Certainly for me, chief amongst these questions is whether the more shallow
present day mid-term correction is a result of official price suppression,
meaning the price of gold should have gone higher and then corrected back down
more profoundly, or because the entire move will be weaker on a percentage
basis simply due to the fact we are dealing with larger nominal values. If
the latter is the condition gold"s condition is in, then the above projection
should prove accurate, making this target our minimum nominal price target
for the larger move set to run into the next decade. If however the shallow
showing in the present day move proves to be more a function of official suppression
tactics than anything else, then it"s possible ratio related multipliers associated
with both historical and future money supply growth rates take hold of pricing
drivers at some point in the future, catapulting nominal values in all fiat
currencies far higher than any historically derived comparison(s) would allow
for. Here, the sky is the limit if hyperinflation takes
hold, where gold in Rentenmarks during the German
episode in the early 20"s took prices into the billions.

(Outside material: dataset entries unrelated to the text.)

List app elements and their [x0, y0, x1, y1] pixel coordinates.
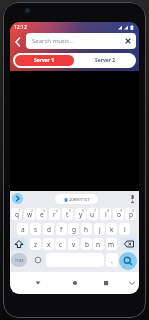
button[interactable]: Server 2: [75, 53, 136, 68]
staticText: 0: [132, 208, 135, 213]
staticText: y: [79, 210, 83, 219]
staticText: c: [59, 240, 63, 249]
staticText: e: [40, 210, 44, 219]
button[interactable]: g: [68, 223, 79, 235]
staticText: r: [53, 210, 56, 219]
button[interactable]: 208997107: [55, 194, 98, 204]
staticText: z: [34, 240, 38, 249]
button[interactable]: [12, 35, 24, 49]
staticText: 2: [31, 208, 34, 213]
staticText: v: [72, 240, 76, 249]
staticText: f: [60, 225, 63, 234]
staticText: h: [84, 225, 89, 234]
button[interactable]: [11, 238, 27, 250]
button[interactable]: w: [24, 208, 35, 220]
staticText: q: [15, 210, 19, 219]
staticText: 5: [69, 208, 72, 213]
button[interactable]: [126, 277, 138, 289]
staticText: s: [34, 225, 38, 234]
staticText: k: [110, 225, 114, 234]
staticText: ?123: [15, 258, 24, 263]
staticText: b: [85, 240, 89, 249]
button[interactable]: c: [55, 238, 66, 250]
button[interactable]: z: [30, 238, 41, 250]
button[interactable]: k: [106, 223, 117, 235]
button[interactable]: p: [125, 208, 136, 220]
staticText: o: [117, 210, 121, 219]
button[interactable]: d: [43, 223, 54, 235]
button[interactable]: n: [93, 238, 104, 250]
staticText: w: [27, 210, 33, 219]
staticText: a: [21, 225, 25, 234]
staticText: 1: [18, 208, 21, 213]
button[interactable]: [34, 256, 42, 264]
button[interactable]: r: [49, 208, 60, 220]
button[interactable]: v: [68, 238, 79, 250]
staticText: p: [129, 210, 133, 219]
button[interactable]: a: [17, 223, 28, 235]
staticText: i: [105, 210, 107, 219]
button[interactable]: m: [106, 238, 117, 250]
staticText: 8: [107, 208, 110, 213]
button[interactable]: .: [106, 253, 118, 267]
button[interactable]: b: [81, 238, 92, 250]
staticText: 6: [82, 208, 85, 213]
button[interactable]: j: [94, 223, 105, 235]
button[interactable]: ?123: [11, 253, 27, 267]
button[interactable]: f: [56, 223, 67, 235]
button[interactable]: [12, 193, 23, 204]
staticText: .: [111, 256, 113, 265]
button[interactable]: s: [30, 223, 41, 235]
button[interactable]: e: [36, 208, 47, 220]
button[interactable]: [32, 277, 44, 289]
button[interactable]: i: [100, 208, 111, 220]
staticText: Server 1: [34, 57, 55, 64]
button[interactable]: [100, 277, 112, 289]
staticText: 3: [43, 208, 46, 213]
button[interactable]: o: [113, 208, 124, 220]
staticText: d: [47, 225, 51, 234]
staticText: u: [90, 210, 95, 219]
button[interactable]: y: [75, 208, 86, 220]
button[interactable]: [69, 277, 81, 289]
button[interactable]: q: [11, 208, 22, 220]
staticText: 7: [94, 208, 97, 213]
staticText: 12:12: [14, 24, 27, 31]
button[interactable]: l: [119, 223, 130, 235]
staticText: x: [47, 240, 51, 249]
button[interactable]: Search music...: [26, 33, 136, 49]
button[interactable]: [121, 238, 138, 250]
staticText: 208997107: [69, 197, 90, 202]
staticText: 9: [120, 208, 123, 213]
staticText: 4: [56, 208, 59, 213]
staticText: m: [108, 240, 115, 249]
button[interactable]: u: [87, 208, 98, 220]
staticText: t: [66, 210, 69, 219]
staticText: Server 2: [95, 57, 116, 64]
button[interactable]: Server 1: [15, 55, 74, 66]
button[interactable]: [119, 252, 137, 270]
staticText: Search music...: [32, 37, 74, 45]
button[interactable]: t: [62, 208, 73, 220]
staticText: n: [96, 240, 101, 249]
button[interactable]: x: [43, 238, 54, 250]
button[interactable]: [129, 194, 136, 204]
staticText: l: [124, 225, 126, 234]
staticText: g: [72, 225, 76, 234]
button[interactable]: h: [81, 223, 92, 235]
staticText: j: [99, 225, 101, 234]
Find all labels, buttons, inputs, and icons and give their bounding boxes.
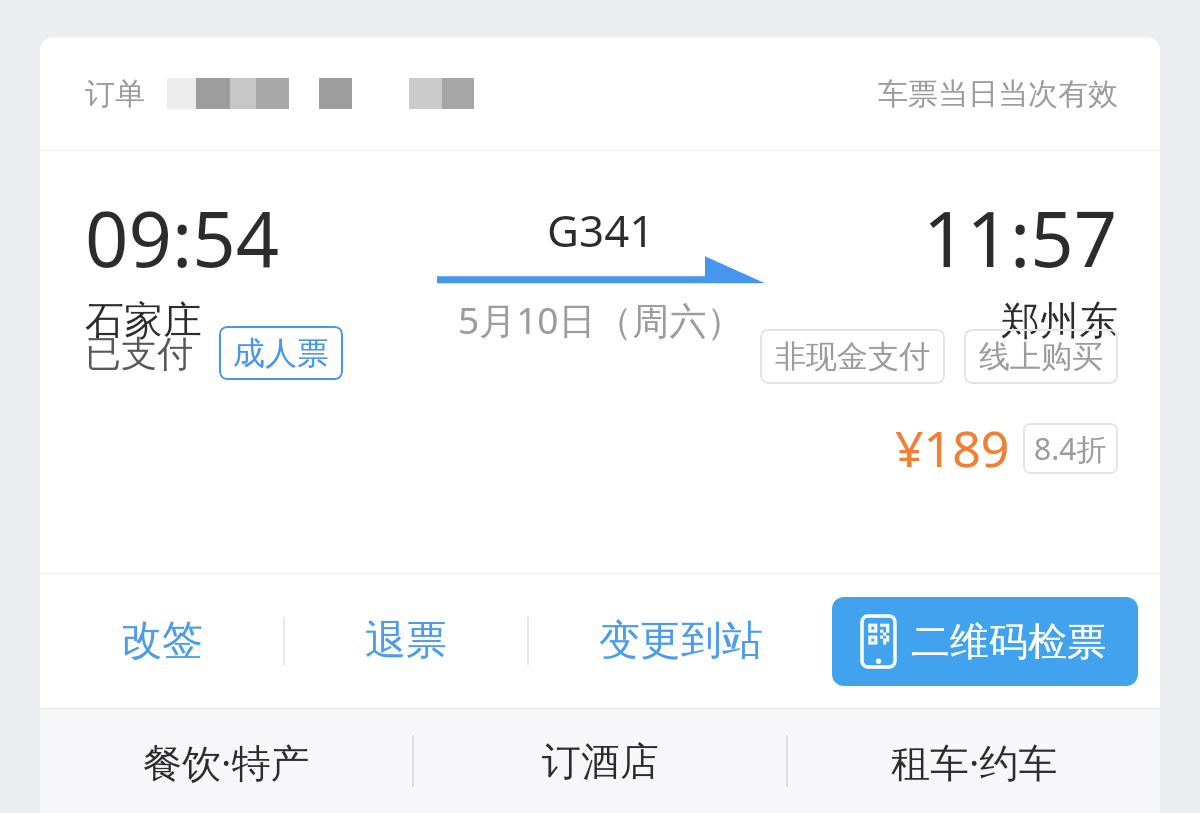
staticText: 8.4折 xyxy=(1034,428,1107,469)
button[interactable]: 订酒店 xyxy=(414,709,786,813)
staticText: ¥189 xyxy=(895,414,1010,482)
staticText: 非现金支付 xyxy=(775,337,930,376)
staticText: 餐饮·特产 xyxy=(143,735,310,788)
button[interactable]: 租车·约车 xyxy=(788,709,1160,813)
staticText: 成人票 xyxy=(233,333,329,373)
staticText: 订单 xyxy=(85,75,145,113)
staticText: 5月10日（周六） xyxy=(458,294,744,345)
staticText: 11:57 xyxy=(923,186,1118,290)
other: QR code ticket check xyxy=(862,616,895,667)
button[interactable]: 非现金支付 xyxy=(760,329,945,384)
staticText: 车票当日当次有效 xyxy=(878,75,1118,113)
staticText: 石家庄 xyxy=(85,296,202,345)
staticText: 变更到站 xyxy=(599,615,763,667)
staticText: 改签 xyxy=(121,615,203,667)
staticText: 租车·约车 xyxy=(891,735,1058,788)
staticText: 退票 xyxy=(365,615,447,667)
staticText: 09:54 xyxy=(85,186,280,290)
button[interactable]: 线上购买 xyxy=(964,329,1118,384)
staticText: 二维码检票 xyxy=(911,617,1106,666)
button[interactable]: 餐饮·特产 xyxy=(40,709,412,813)
button[interactable]: 改签 xyxy=(40,574,283,708)
staticText: 已支付 xyxy=(85,331,193,376)
button[interactable]: QR code ticket check xyxy=(832,597,1138,686)
button[interactable]: 变更到站 xyxy=(529,574,832,708)
staticText: 线上购买 xyxy=(979,337,1103,376)
staticText: G341 xyxy=(547,200,655,260)
staticText: 郑州东 xyxy=(1001,296,1118,345)
button[interactable]: 成人票 xyxy=(219,326,343,380)
button[interactable]: 退票 xyxy=(285,574,527,708)
staticText: 订酒店 xyxy=(542,737,659,786)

With the dollar ($) unable to rally in spite of traditional
signals, such an occurrence should be well underway already you would
think, where one does have to wonder if the market has decided to challenge
the lie at this point, or at least rattle our respective cages in terms
of what it will mean when the Greenback eventually loses global reserve currency
status. One by one,
more and more US trading partners are attempting to move away from the $,
which at some point must take its toll on exchange traded value in more profound
fashion. Such a development would surprise a great many people right now,
not the least of which would include many US trading partners with huge $
reserves they may wish to protect. This of course could cause somewhat of
a panic into gold and silver, and with few either prepared or expecting such
a development, things could get quite interesting quite quickly.